Task:
All the lines below need retyping exactly, apart from the images.

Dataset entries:

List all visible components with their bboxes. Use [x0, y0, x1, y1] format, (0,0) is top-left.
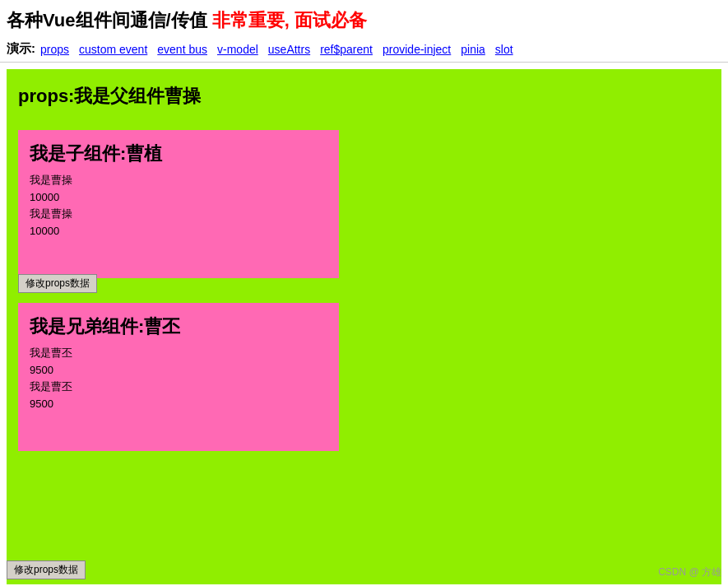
page-header: 各种Vue组件间通信/传值 非常重要, 面试必备: [0, 0, 728, 38]
sibling-section: 我是兄弟组件:曹丕 我是曹丕 9500 我是曹丕 9500: [18, 303, 339, 451]
title-static: 各种Vue组件间通信/传值: [7, 10, 212, 30]
parent-title: props:我是父组件曹操: [18, 84, 710, 109]
child-section: 我是子组件:曹植 我是曹操 10000 我是曹操 10000: [18, 130, 339, 278]
child-data-3: 我是曹操: [30, 207, 327, 221]
sibling-data-1: 我是曹丕: [30, 346, 327, 360]
main-content: props:我是父组件曹操 我是子组件:曹植 我是曹操 10000 我是曹操 1…: [0, 69, 728, 584]
parent-section: props:我是父组件曹操: [7, 69, 721, 123]
sibling-data-4: 9500: [30, 398, 327, 410]
content-area: 我是子组件:曹植 我是曹操 10000 我是曹操 10000 修改props数据…: [7, 123, 721, 584]
sibling-wrap: 我是兄弟组件:曹丕 我是曹丕 9500 我是曹丕 9500: [18, 303, 341, 451]
nav-link-custom-event[interactable]: custom event: [79, 43, 147, 56]
child-data-4: 10000: [30, 225, 327, 237]
footer: 修改props数据 CSDN @ 方雄: [7, 560, 721, 579]
green-right-area: [352, 123, 721, 584]
nav-link-event-bus[interactable]: event bus: [157, 43, 207, 56]
title-highlight: 非常重要, 面试必备: [212, 10, 367, 30]
nav-link-slot[interactable]: slot: [495, 43, 513, 56]
child-wrap: 我是子组件:曹植 我是曹操 10000 我是曹操 10000 修改props数据: [18, 130, 341, 278]
child-title: 我是子组件:曹植: [30, 142, 327, 166]
nav-label: 演示:: [7, 41, 35, 57]
child-data-1: 我是曹操: [30, 173, 327, 188]
sibling-data-3: 我是曹丕: [30, 379, 327, 394]
nav-link-props[interactable]: props: [40, 43, 69, 56]
page-title: 各种Vue组件间通信/传值 非常重要, 面试必备: [7, 8, 721, 33]
sibling-modify-btn[interactable]: 修改props数据: [7, 560, 86, 579]
child-modify-btn[interactable]: 修改props数据: [18, 274, 97, 293]
left-col: 我是子组件:曹植 我是曹操 10000 我是曹操 10000 修改props数据…: [7, 123, 352, 584]
sibling-title: 我是兄弟组件:曹丕: [30, 314, 327, 339]
nav-link-v-model[interactable]: v-model: [217, 43, 258, 56]
nav-link-provide-inject[interactable]: provide-inject: [383, 43, 451, 56]
sibling-data-2: 9500: [30, 364, 327, 376]
nav-bar: 演示: props custom event event bus v-model…: [0, 38, 728, 63]
child-data-2: 10000: [30, 191, 327, 203]
nav-link-ref-parent[interactable]: ref$parent: [320, 43, 373, 56]
footer-text: CSDN @ 方雄: [658, 565, 721, 579]
nav-link-useAttrs[interactable]: useAttrs: [268, 43, 310, 56]
nav-link-pinia[interactable]: pinia: [461, 43, 485, 56]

Solution to the problem:
List all visible components with their bboxes. Use [x0, y0, x1, y1] format, (0,0) is top-left.
page-header: 各种Vue组件间通信/传值 非常重要, 面试必备: [0, 0, 728, 38]
sibling-section: 我是兄弟组件:曹丕 我是曹丕 9500 我是曹丕 9500: [18, 303, 339, 451]
title-static: 各种Vue组件间通信/传值: [7, 10, 212, 30]
parent-title: props:我是父组件曹操: [18, 84, 710, 109]
child-section: 我是子组件:曹植 我是曹操 10000 我是曹操 10000: [18, 130, 339, 278]
child-data-3: 我是曹操: [30, 207, 327, 221]
sibling-data-1: 我是曹丕: [30, 346, 327, 360]
main-content: props:我是父组件曹操 我是子组件:曹植 我是曹操 10000 我是曹操 1…: [0, 69, 728, 584]
parent-section: props:我是父组件曹操: [7, 69, 721, 123]
sibling-data-4: 9500: [30, 398, 327, 410]
content-area: 我是子组件:曹植 我是曹操 10000 我是曹操 10000 修改props数据…: [7, 123, 721, 584]
sibling-wrap: 我是兄弟组件:曹丕 我是曹丕 9500 我是曹丕 9500: [18, 303, 341, 451]
nav-link-custom-event[interactable]: custom event: [79, 43, 147, 56]
child-data-4: 10000: [30, 225, 327, 237]
footer: 修改props数据 CSDN @ 方雄: [7, 560, 721, 579]
green-right-area: [352, 123, 721, 584]
nav-link-event-bus[interactable]: event bus: [157, 43, 207, 56]
title-highlight: 非常重要, 面试必备: [212, 10, 367, 30]
nav-link-slot[interactable]: slot: [495, 43, 513, 56]
child-wrap: 我是子组件:曹植 我是曹操 10000 我是曹操 10000 修改props数据: [18, 130, 341, 278]
child-title: 我是子组件:曹植: [30, 142, 327, 166]
nav-label: 演示:: [7, 41, 35, 57]
child-data-1: 我是曹操: [30, 173, 327, 188]
sibling-data-3: 我是曹丕: [30, 379, 327, 394]
nav-link-props[interactable]: props: [40, 43, 69, 56]
page-title: 各种Vue组件间通信/传值 非常重要, 面试必备: [7, 8, 721, 33]
sibling-modify-btn[interactable]: 修改props数据: [7, 560, 86, 579]
child-modify-btn[interactable]: 修改props数据: [18, 274, 97, 293]
left-col: 我是子组件:曹植 我是曹操 10000 我是曹操 10000 修改props数据…: [7, 123, 352, 584]
sibling-title: 我是兄弟组件:曹丕: [30, 314, 327, 339]
nav-link-v-model[interactable]: v-model: [217, 43, 258, 56]
nav-link-provide-inject[interactable]: provide-inject: [383, 43, 451, 56]
sibling-data-2: 9500: [30, 364, 327, 376]
nav-bar: 演示: props custom event event bus v-model…: [0, 38, 728, 63]
child-data-2: 10000: [30, 191, 327, 203]
nav-link-ref-parent[interactable]: ref$parent: [320, 43, 373, 56]
footer-text: CSDN @ 方雄: [658, 565, 721, 579]
nav-link-useAttrs[interactable]: useAttrs: [268, 43, 310, 56]
nav-link-pinia[interactable]: pinia: [461, 43, 485, 56]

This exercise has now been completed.